Quand la mort a surprit M. Rémusat, il était occupé d'une publication faite pour jeter le plus grand jour sur l'histoire du bouddhisme, et par
suite sur l'état fort peu connu de la civilisation dans l'Inde, le Thibet, et la Perse orientale, du IVe au VIIIe siècle de notre ère. Il s'agit de plusieurs voyages entrepris par des religieux
de la Chine, allant, comme en pèlerinage, visiter tous les lieux consacrés dans ces divers pays par des légendes bouddhiques, voyageant de temple en temple, de monastère en monastère, recueillant
toutes les traditions qui concernent leur croyance, et en faisant la statistique, comme quelques siècles plus tard Benjamin de Tudèle fit celle du judaïsme. Malheureusement leur récit est aussi
sec que le sien, et comme lui ne voit partout que des juifs, eux ne cherchent en tout pays que des sectateurs de la doctrine de Fo.
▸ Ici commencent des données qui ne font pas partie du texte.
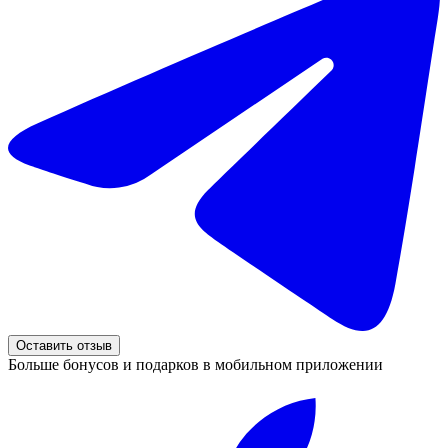
Оставить отзыв
Больше бонусов и подарков в мобильном приложении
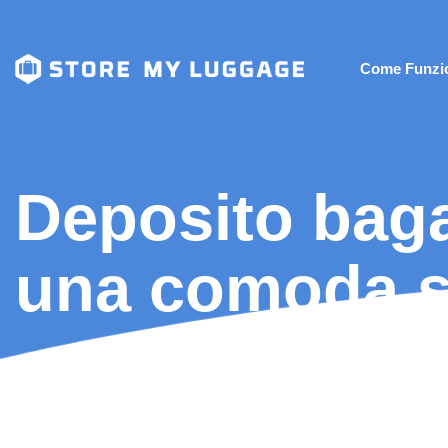
Come Funzi
Deposito baga
una comoda s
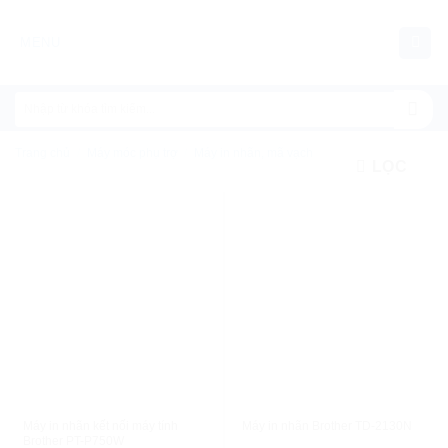
Chuyển
đến
MENU
nội
dung
Trang chủ
/
Máy móc phụ trợ
/
Máy in nhãn, mã vạch
LỌC
XEM NHANH
XEM NHANH
Máy in nhãn kết nối máy tính
Máy in nhãn Brother TD-2130N
Brother PT-P750W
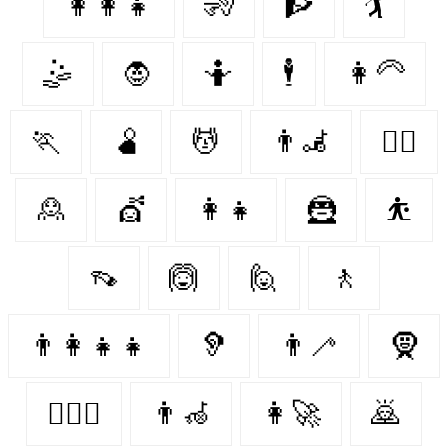
👩‍👩‍👧
🧏
🧗
🏌
🤹
🧛‍
🤷
🕴
👩‍🦳
🏃‍
🫄
💆
👨‍🦼‍️
🐕‍🦺
🙎
💇‍
👩‍👧
🦹‍
⛹
👡
🙆‍
🙋
🚶‍
👨‍👩‍👧‍👧
🦻
👨‍🦯
🧕
👩‍❤️‍👩
👨‍🦽
👩‍🚀
🙇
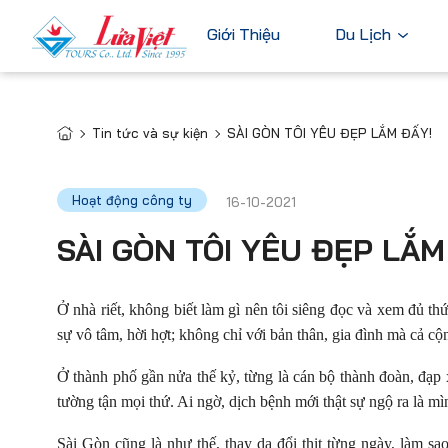
Giới Thiệu
Du Lịch
Tin tức và sự kiện
SÀI GÒN TÔI YÊU ĐẸP LẮM ĐẤY!
Châu Âu
Du Lịch Nước Ngoài
Bỉ
Du Lịch Trong Nước
Hoạt động công ty
16-10-2021
Pháp
Tour Cao Cấp
SÀI GÒN TÔI YÊU ĐẸP LẮM
Đức
Ý
Ở nhà riết, không biết làm gì nên tôi siêng đọc và xem đủ th
Hà Lan
sự vô tâm, hời hợt; không chỉ với bản thân, gia đình mà cả cộ
Xem tất c
Ở thành phố gần nửa thế kỷ, từng là cán bộ thành đoàn, đạp 
tường tận mọi thứ. Ai ngờ, dịch bệnh mới thật sự ngộ ra là m
Sài Gòn cũng là như thế, thay da đổi thịt từng ngày, làm sa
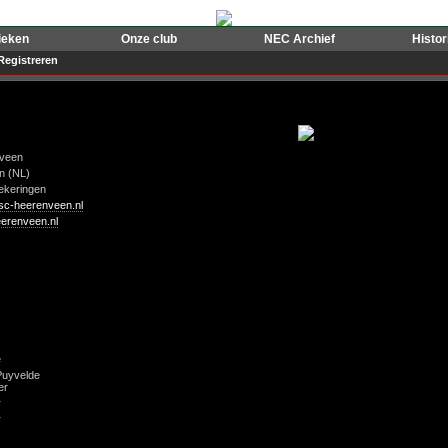
ieken
Onze club
NEC Archief
Histo
Registreren
veen
n (NL)
ekeringen
.sc-heerenveen.nl
erenveen.nl
e
Puyvelde
er
r
r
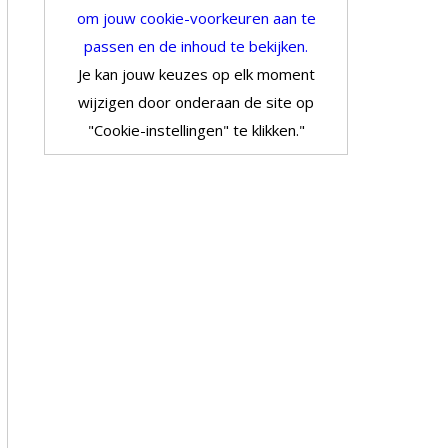
om jouw cookie-voorkeuren aan te
passen en de inhoud te bekijken.
Je kan jouw keuzes op elk moment
wijzigen door onderaan de site op
"Cookie-instellingen" te klikken."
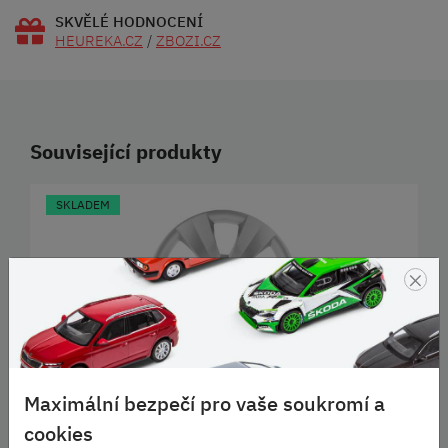
SKVĚLÉ HODNOCENÍ
HEUREKA.CZ
/
ZBOZI.CZ
Související produkty
SKLADEM
×
Maximální bezpečí pro vaše soukromí a
15" OZDOBNÉ KRYTY KOL DENTRO
cookies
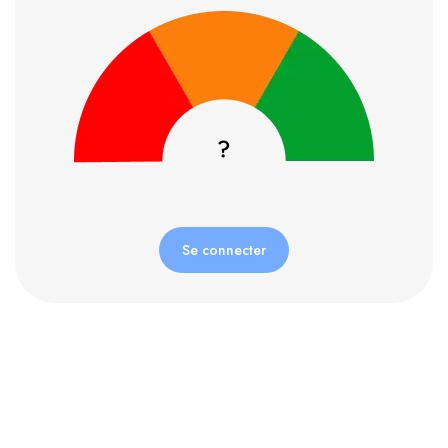
Se connecter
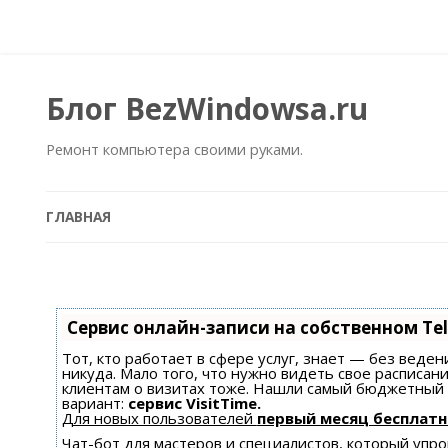
Блог BezWindowsa.ru
Ремонт компьютера своими руками.
ГЛАВНАЯ
Сервис онлайн-записи на собственном Te
Тот, кто работает в сфере услуг, знает — без веден
никуда. Мало того, что нужно видеть свое расписан
клиентам о визитах тоже. Нашли самый бюджетный
вариант:
сервис VisitTime.
Для новых пользователей
первый месяц бесплатн
Чат-бот для мастеров и специалистов, который уп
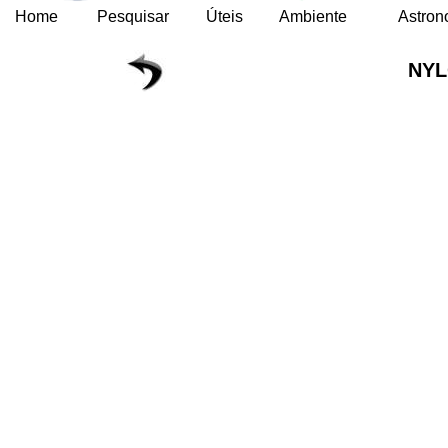
Home
Pesquisar
Úteis
Ambiente
Astron
NY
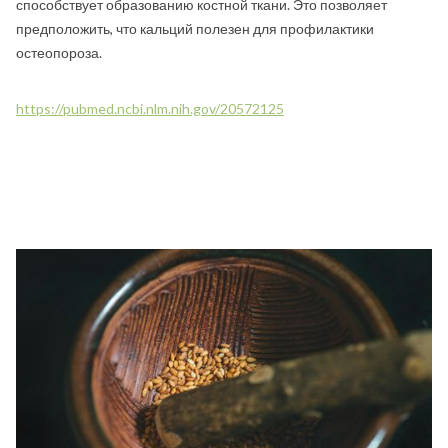
способствует образованию костной ткани. Это позволяет
предположить, что кальций полезен для профилактики
остеопороза.
https://pubmed.ncbi.nlm.nih.gov/20572125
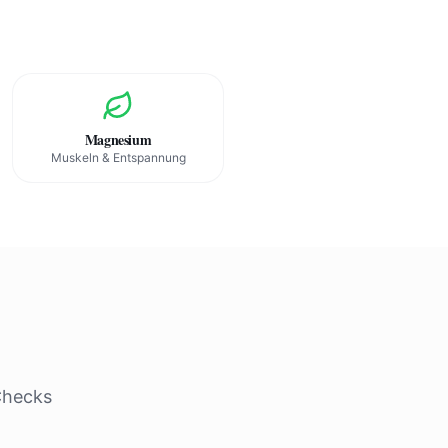
Magnesium
Muskeln & Entspannung
Checks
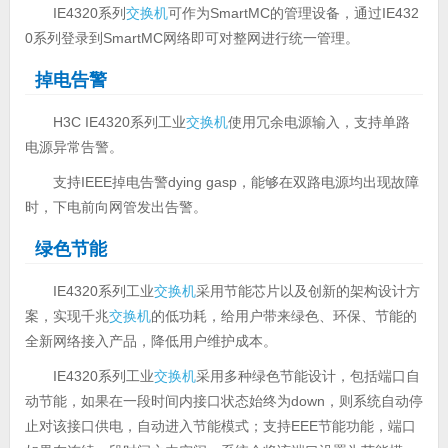
IE4320系列
交换机
可作为SmartMC的管理设备，通过IE432
0系列登录到SmartMC网络即可对整网进行统一管理。
掉电告警
H3C IE4320系列工业
交换机
使用冗余电源输入，支持单路
电源异常告警。
支持IEEE掉电告警dying gasp，能够在双路电源均出现故障
时，下电前向网管发出告警。
绿色节能
IE4320系列工业
交换机
采用节能芯片以及创新的架构设计方
案，实现千兆
交换机
的低功耗，给用户带来绿色、环保、节能的
全新网络接入产品，降低用户维护成本。
IE4320系列工业
交换机
采用多种绿色节能设计，包括端口自
动节能，如果在一段时间内接口状态始终为down，则系统自动停
止对该接口供电，自动进入节能模式；支持EEE节能功能，端口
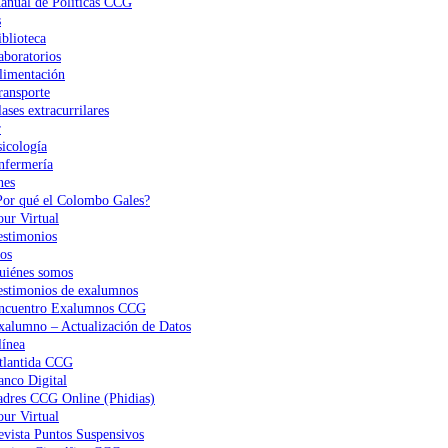
anual de Políticas CCG
s
iblioteca
aboratorios
limentación
ransporte
ases extracurrilares
r
sicología
nfermería
nes
Por qué el Colombo Gales?
our Virtual
estimonios
os
uiénes somos
estimonios de exalumnos
ncuentro Exalumnos CCG
xalumno – Actualización de Datos
ínea
tlantida CCG
anco Digital
adres CCG Online (Phidias)
our Virtual
evista Puntos Suspensivos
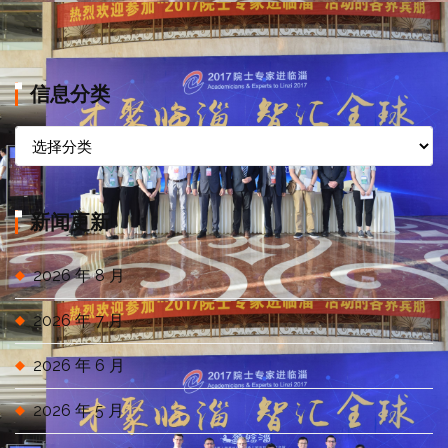
信息分类
信
息
分
类
新闻更新
2026 年 8 月
2026 年 7 月
2026 年 6 月
2026 年 5 月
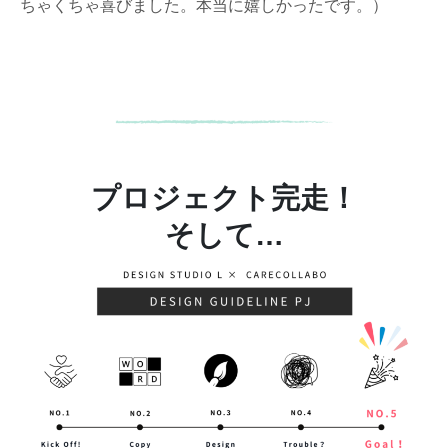
ちゃくちゃ喜びました。本当に嬉しかったです。）
プロジェクト完走！
そして…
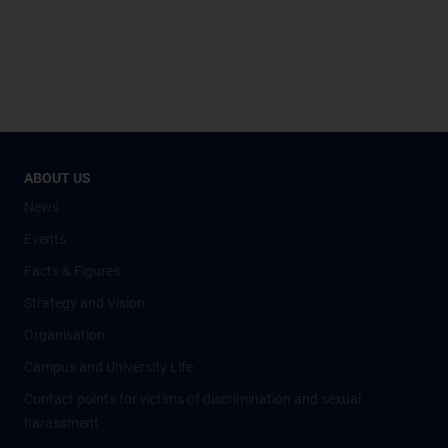
ABOUT US
News
Events
Facts & Figures
Strategy and Vision
Organisation
Campus and University Life
Contact points for victims of discrimination and sexual
harassment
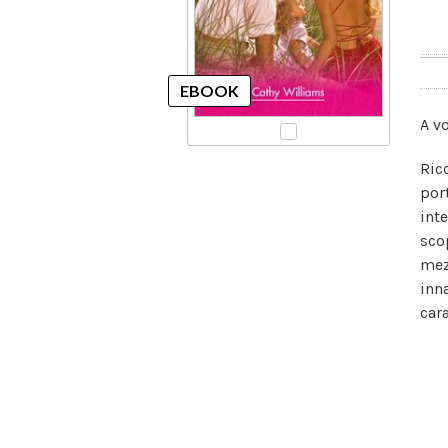
A v
Ric
por
int
sco
mez
inn
car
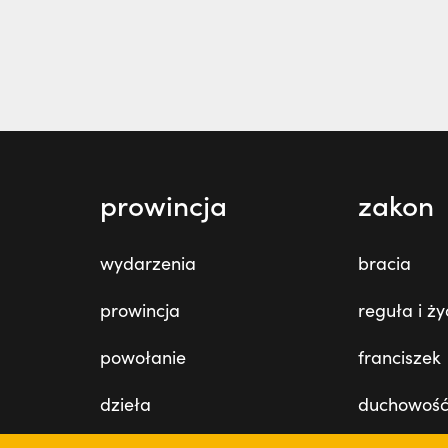
prowincja
zakon
wydarzenia
bracia
prowincja
reguła i ży
powołanie
franciszek
dzieła
duchowoś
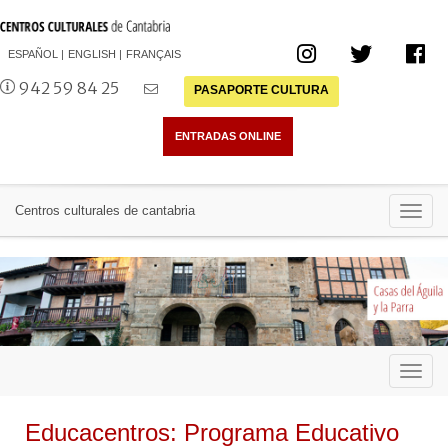
ESPAÑOL
ENGLISH
FRANÇAIS
942 59 84 25
PASAPORTE CULTURA
Toggl
Centros culturales de cantabria
navig
Toggl
navig
Educacentros: Programa Educativo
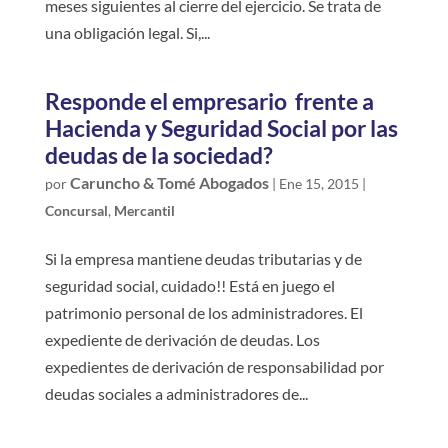
meses siguientes al cierre del ejercicio. Se trata de
una obligación legal. Si,...
Responde el empresario frente a
Hacienda y Seguridad Social por las
deudas de la sociedad?
Caruncho & Tomé Abogados
por
|
Ene 15, 2015
|
Concursal
,
Mercantil
Si la empresa mantiene deudas tributarias y de
seguridad social, cuidado!! Está en juego el
patrimonio personal de los administradores. El
expediente de derivación de deudas. Los
expedientes de derivación de responsabilidad por
deudas sociales a administradores de...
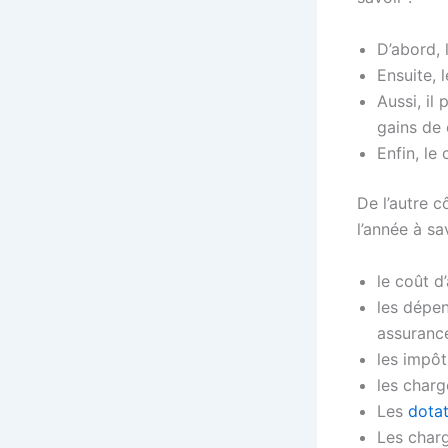
D’abord, 
Ensuite, 
Aussi, il
gains de 
Enfin, le
De l’autre c
l’année à sav
le coût d
les dépen
assurance
les impôt
les charg
Les
dota
Les charg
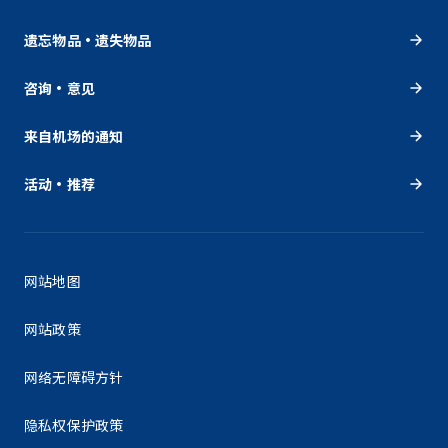
遗忘物品・遗失物品
咨询・意见
来自机场的通知
活动・推荐
网站地图
网站政策
网络无障碍方针
隐私权保护政策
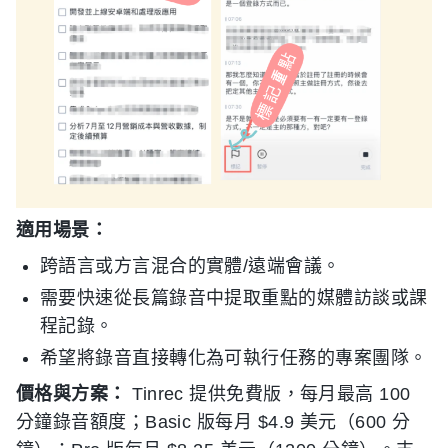
適用場景：
跨語言或方言混合的實體/遠端會議。
需要快速從長篇錄音中提取重點的媒體訪談或課
程記錄。
希望將錄音直接轉化為可執行任務的專案團隊。
價格與方案：
Tinrec 提供免費版，每月最高 100
分鐘錄音額度；Basic 版每月 $4.9 美元（600 分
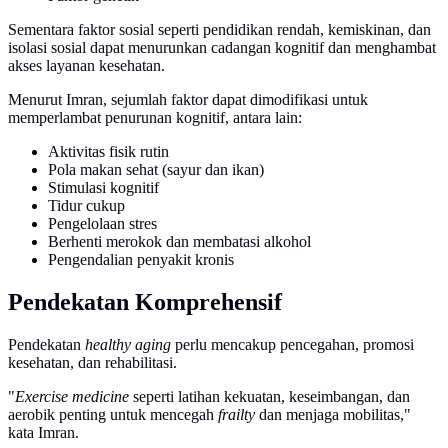
Sementara faktor sosial seperti pendidikan rendah, kemiskinan, dan
isolasi sosial dapat menurunkan cadangan kognitif dan menghambat
akses layanan kesehatan.
Menurut Imran, sejumlah faktor dapat dimodifikasi untuk
memperlambat penurunan kognitif, antara lain:
Aktivitas fisik rutin
Pola makan sehat (sayur dan ikan)
Stimulasi kognitif
Tidur cukup
Pengelolaan stres
Berhenti merokok dan membatasi alkohol
Pengendalian penyakit kronis
Pendekatan Komprehensif
Pendekatan
healthy aging
perlu mencakup pencegahan, promosi
kesehatan, dan rehabilitasi.
"
Exercise medicine
seperti latihan kekuatan, keseimbangan, dan
aerobik penting untuk mencegah
frailty
dan menjaga mobilitas,"
kata Imran.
Cependant il est impossible qu'ils ne rencontrent pas par
hasard et ne recueillent, comme à leur insu, des renseignements très instructifs sur les pays qu'ils traversent, et dont pour la plupart on ne sait absolument rien à cette époque : ce sont eux
qui ont appris, par exemple, l'existence du royaume du Pot-d'Or, fondé dans le nord de la Perse par des Goths bouddhistes. Un seul fait de cette nature compense bien des lacunes. En ce qui
concerne l'histoire du bouddhisme, histoire dont on a pu entrevoir l'intérêt, c'est un document capital. La traduction du premier de ces voyages est achevée et paraîtra bientôt. M. Klaproth
compte traduire les autres. Malheureusement le commentaire dont M. Rémusat accompagnait sa traduction n'en dépasse pas la moitié, commentaire plus précieux peut-être que le texte ; il avait été
tiré tout entier des auteurs chinois, où le savant traducteur avait pu découvrir quelques éclaircissements sur les objets dont parlent les auteurs de la relation. Ce qui manque à ce commentaire,
pour être achevé, doit inspirer les plus vifs regrets. Là eussent trouvé leur place les résultats des lectures et des réflexions de M. Rémusat, dirigées principalement, depuis plusieurs années,
sur l'histoire du bouddhisme. Il est cruel de penser qu'avec lui ont péri tant de recherches et d'idées dont il ne reste rien. Quand les mêmes lectures seront-elles faites par un homme d'un
esprit supérieur comme le sien ? C'est ce sentiment surtout qui a fait prendre la plume à l'auteur de cette notice. En voyant tout ce que la véritable érudition perdait en M. Rémusat, j'ai
éprouvé le besoin de dire ce qu'il avait fait pour elle, et ce qu'il aurait fait sans la mort qui l'a frappé à quarante-deux ans ; en consacrant à exposer le résultat de ses principales
découvertes quelques notions puisées dans son enseignement, j'ai cru remplir un devoir envers lui.